通常のレストランは、原材料や人件費の上昇に伴い、予定した日時からメニューの一斉値上げをする方法を考える。これは会計をシンプルできるメリットがあるが、顧客側の需要動向には配慮されていない。そこでSauce社が着目したのは、真夏のビーチで売られているアイスキャンディは、「値段が高い」と感じながらも、需要は減らないことである。
同社は、宅配レストランのメニュー価格を曜日と時間帯別に変動させて、需要がどのように変化するのかを詳しく分析することで、顧客行動の法則を幾つも発見している。
たとえば、メニューの価格14ドルから15ドルするような少額の値上げは、16ドルを19ドルに値上げするよりも需要の落ち込みを大きくする可能性がある。これは、消費者が価格の安い・高いを階層別に判断していることが理由で、メニュー価格における14ドルと15ドルの間には、顧客が注文を諦めるドロップオフポイントがあると考えられている。一方で、16ドルと19ドルは「同じ価格階層」と捉えている顧客が多く、値上げに対して鈍感になる傾向がある。しかし、20%以上の値上げをすると、需要の減少が顕著にみられるため、値上げ幅は20%未満に抑えることがセオリーになる。
また、平日と週末では、週末のほうが需要は高い(注文件数は多い)が、顧客は価格に対してシビアに反応する傾向が強い。

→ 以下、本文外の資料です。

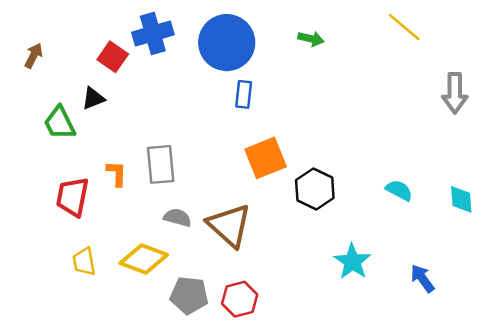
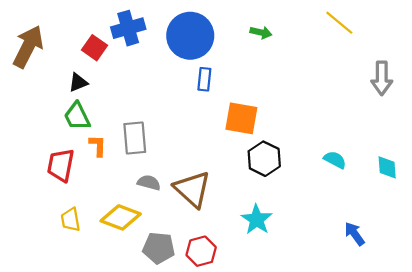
brown arrow: (34, 56) -> (28, 47), size x2.0
green trapezoid: (60, 123) -> (77, 116), moved
orange square: (266, 158) -> (241, 118), moved, turned 32
cyan star: (352, 262) -> (257, 220), moved

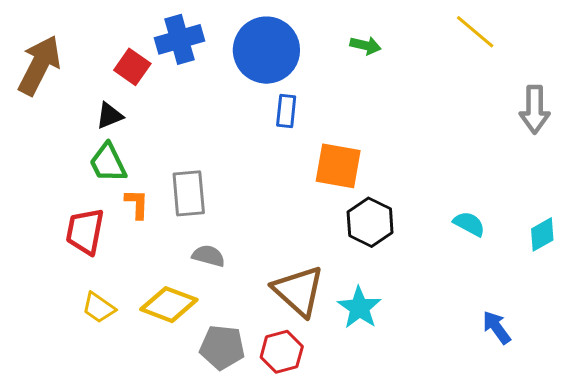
cyan diamond: (387, 167) -> (542, 234), turned 65
brown triangle: (192, 189) -> (298, 291), moved
yellow trapezoid: (71, 220) -> (99, 308), turned -45

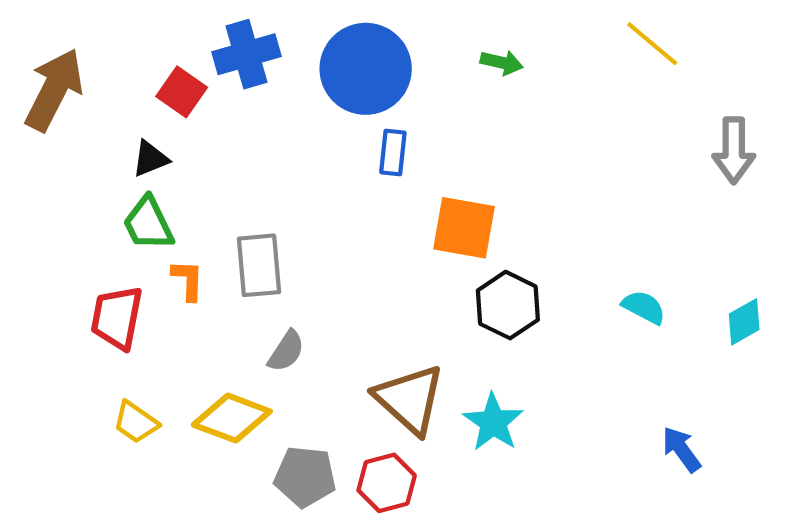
gray semicircle: (208, 256) -> (286, 351), turned 108

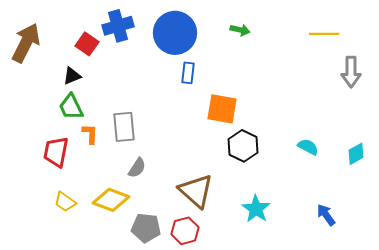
yellow line: (652, 44) -> (324, 34), moved, turned -40
cyan star: (493, 422) -> (256, 209), moved

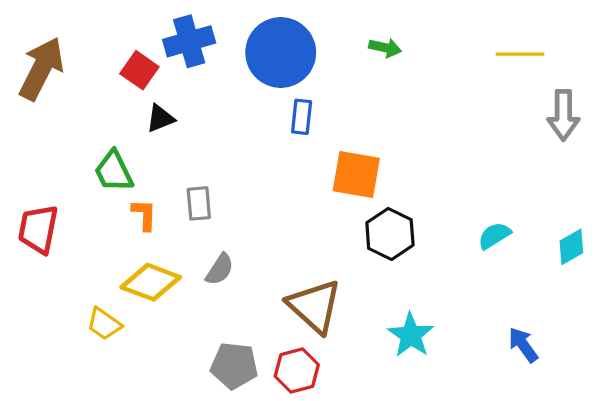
black triangle: (72, 76) -> (160, 118), moved
gray rectangle: (124, 127) -> (199, 203), size x0.7
cyan semicircle: (308, 147) -> (494, 236), turned -60
red trapezoid: (56, 152) -> (38, 229), moved
yellow diamond: (111, 200) -> (151, 282), moved

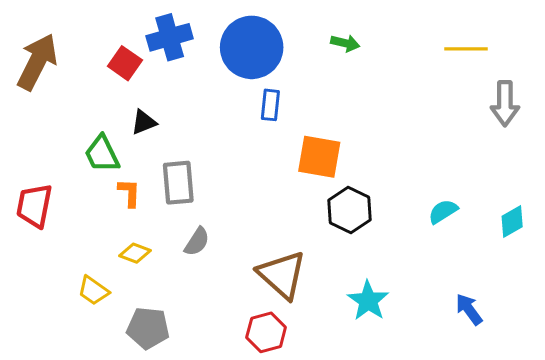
black triangle: (160, 118) -> (144, 122), moved
gray rectangle: (199, 203) -> (178, 183), size x1.4
yellow diamond: (151, 282) -> (135, 253), size x0.6
gray pentagon: (234, 366) -> (148, 328), moved

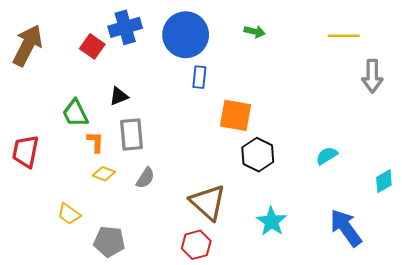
black triangle: (144, 122) -> (119, 96), moved
cyan diamond: (512, 222) -> (384, 181), moved
yellow diamond: (135, 253) -> (104, 174), moved
blue arrow: (469, 309) -> (346, 228), size x1.6

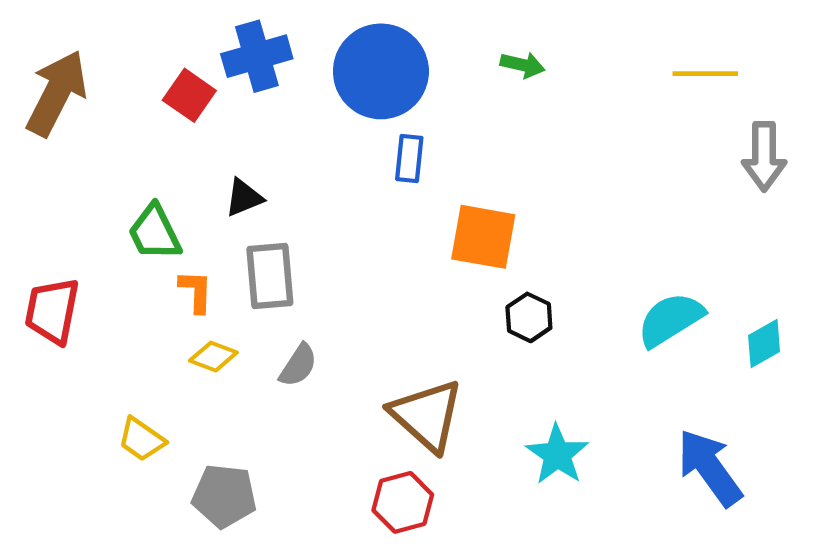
black hexagon: (258, 155) -> (529, 317), size x0.7
cyan semicircle: (327, 156) -> (670, 320), size x1.5
cyan diamond: (384, 181) -> (764, 344), moved

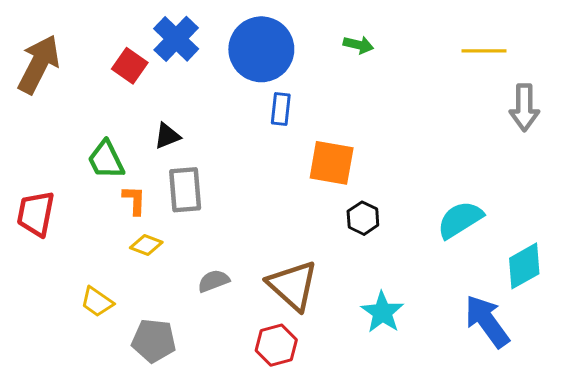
blue cross: (257, 56) -> (176, 39), turned -30
cyan diamond: (764, 344) -> (524, 266), moved, size x1.4
gray semicircle: (298, 365) -> (214, 281), moved, turned -144

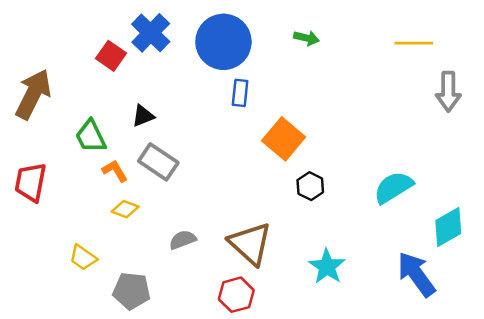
brown arrow: (39, 64) -> (33, 94), moved
orange square: (332, 163) -> (284, 139), turned 30
gray rectangle: (185, 190) -> (158, 162), turned -51
orange L-shape: (134, 200) -> (115, 171), turned -32

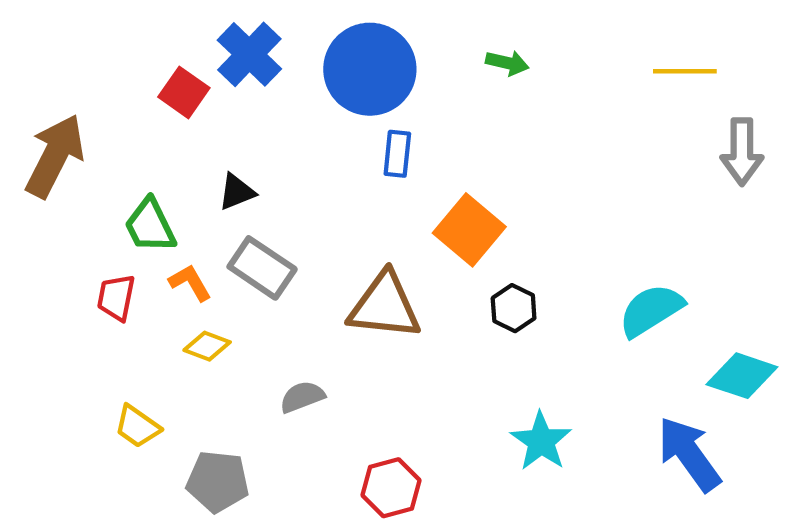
red trapezoid: (31, 182) -> (116, 298), moved, size x0.7
cyan diamond: (448, 227) -> (742, 376), turned 48
brown triangle: (250, 244) -> (385, 306), moved, turned -36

これは、週末のほうが宅配メニューを選ぶ時間に余裕があることが理由のため、週末の需要が高い時間帯には価格を下げたほうが、多くの注文数を集められる。
一方、平日のビジネスタイムは、「価格よりも時間」を優先して注文する顧客が多いと分析されている。週末は宅配メニューを選ぶのに30分以上考える顧客も、平日に自宅でテレワークをしている時には、夕食のメニュー選びを短時間で済ませたいと考えるため、価格に対する感応度は低くなる。つまり、平日はメニューの値上げに対して鈍感になるということだ。
Sauce社では、このような顧客行動の法則をアルゴリズム化した動的価格システムを宅配レストランに提供することをビジネスにしている。ロサンゼルスで宅配とテイクアウトを主体として、ヘルシー志向のファーストフードを調理販売する「TLT Food」では、前述の法則に基づいて「需要が高い時間帯は価格を安く」「需要が低い時間帯は価格を高く」という条件設定で、動的価格システムを活用している。それにより、料理の売上を38%向上させることに成功している。